Vollbremsung bei Lichtgeschwindigkeit
29/11/2007Man muss einfach weitermachen, selbst wenn man nicht mehr kann. Normalerweise kommt solch eine Erleuchtung erst gegen Ende einer langen, tiefsinnigen Auseinandersetzung mit sich selbst, aber ganz ehrlich: Scheiss drauf. Ich weiß noch nicht mal, wieso ich mir das so vorstelle, aber ich habe das Gefühl, ich darf jetzt auf gar keinen Fall Pause machen, weil ich sonst nicht mehr hochkomme.

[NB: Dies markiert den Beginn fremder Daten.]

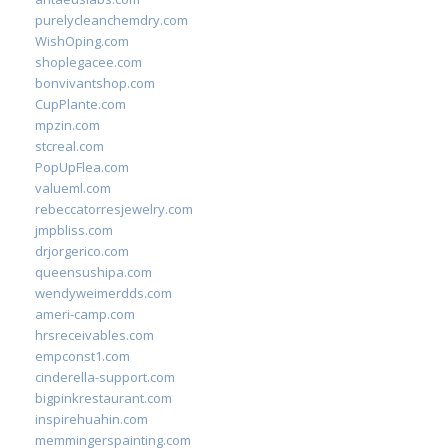
purelycleanchemdry.com
WishOping.com
shoplegacee.com
bonvivantshop.com
CupPlante.com
mpzin.com
stcreal.com
PopUpFlea.com
valueml.com
rebeccatorresjewelry.com
jmpbliss.com
drjorgerico.com
queensushipa.com
wendyweimerdds.com
ameri-camp.com
hrsreceivables.com
empconst1.com
cinderella-support.com
bigpinkrestaurant.com
inspirehuahin.com
memmingerspainting.com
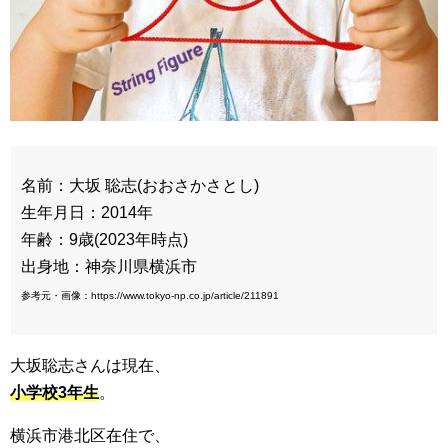
名前：大坂 聡志(おおさかさとし)
生年月日：2014年
年齢：9歳(2023年時点)
出身地：神奈川県横浜市
参考元・画像：https://www.tokyo-np.co.jp/article/211891
大坂聡志さんは現在、
小学校3年生
。
横浜市港北区在住で、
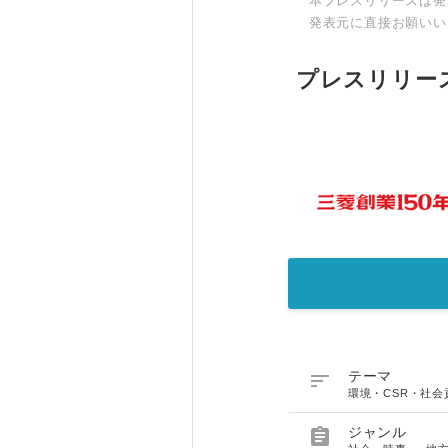
本プレスリリースは発
発表元に直接お願いい
プレスリリー

テーマ
環境・CSR・社

ジャンル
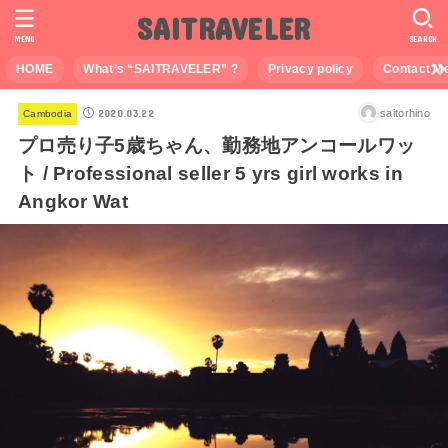
SAITRAVELER
MENU
SEARCH
HOME
What’s “SAITRAVELER” ?
Privacy policy
Contact M
2020.03.22
saitorhino
Cambodia
プロ売り子5歳ちゃん、勤務地アンコールワッ
ト / Professional seller 5 yrs girl works in
Angkor Wat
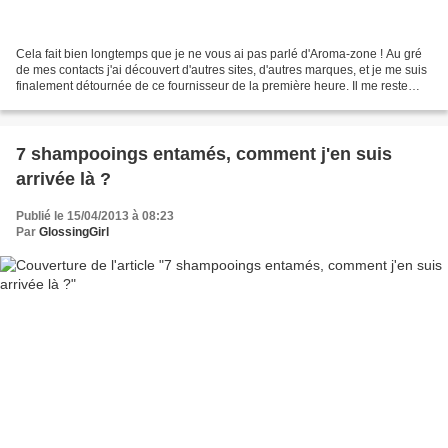
Cela fait bien longtemps que je ne vous ai pas parlé d'Aroma-zone ! Au gré
de mes contacts j'ai découvert d'autres sites, d'autres marques, et je me suis
finalement détournée de ce fournisseur de la première heure. Il me reste
pourtant tout au fond de...
7 shampooings entamés, comment j'en suis
arrivée là ?
Publié le 15/04/2013 à 08:23
Par
GlossingGirl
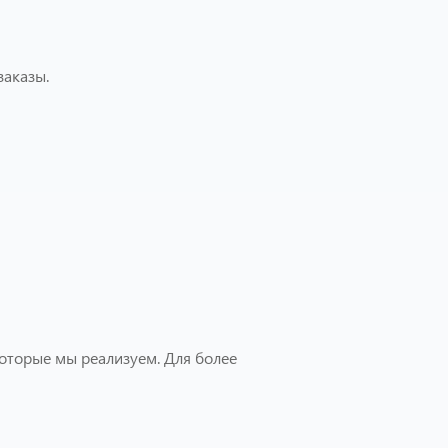
заказы.
которые мы реализуем. Для более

Arbeit, Schule, Stress, Freunde (Stress), Familie (Stress), irgendwelche laufenden Schulden, Geld insgesamt, Nachhilfe, Nachhilfe geben, Babysitten, Arbeiten, Schule, Referate, Klausuren, Abitur, ZUKUNFT, Klagen am Hals, einkaufen, duschen, essen, minimale Entlastung durch 4-stündigen Schlaf, Arbeit, Stress, Schule, weitermachen.
Ich hatte mir überlegt, dass das ja in den Weihnachtsferien erst mal anders wird: Die stinkende Langweile holt mich ein und ich werde wieder deprimiert die Feiertage damit verbringen, mich darüber zu beschweren, dass sich jeder reichlich beschenkt und ich dank meiner Herkunft solch ein Privileg in der westlichen Gesellschaft natürlich nicht genießen darf. Und obwohl ich generell nicht der Fan von Religionen und festlichen Traditionen bin, ist es dieses Jahr das erste Mal, dass ich soetwas wie Wehmut empfinde, wenn ich daran denke, dass jeder zweite Trottel einen süßen, selbstgebastelten Adventskalender bekommt und sich auf die wohlige Zeit beim Fressen freut.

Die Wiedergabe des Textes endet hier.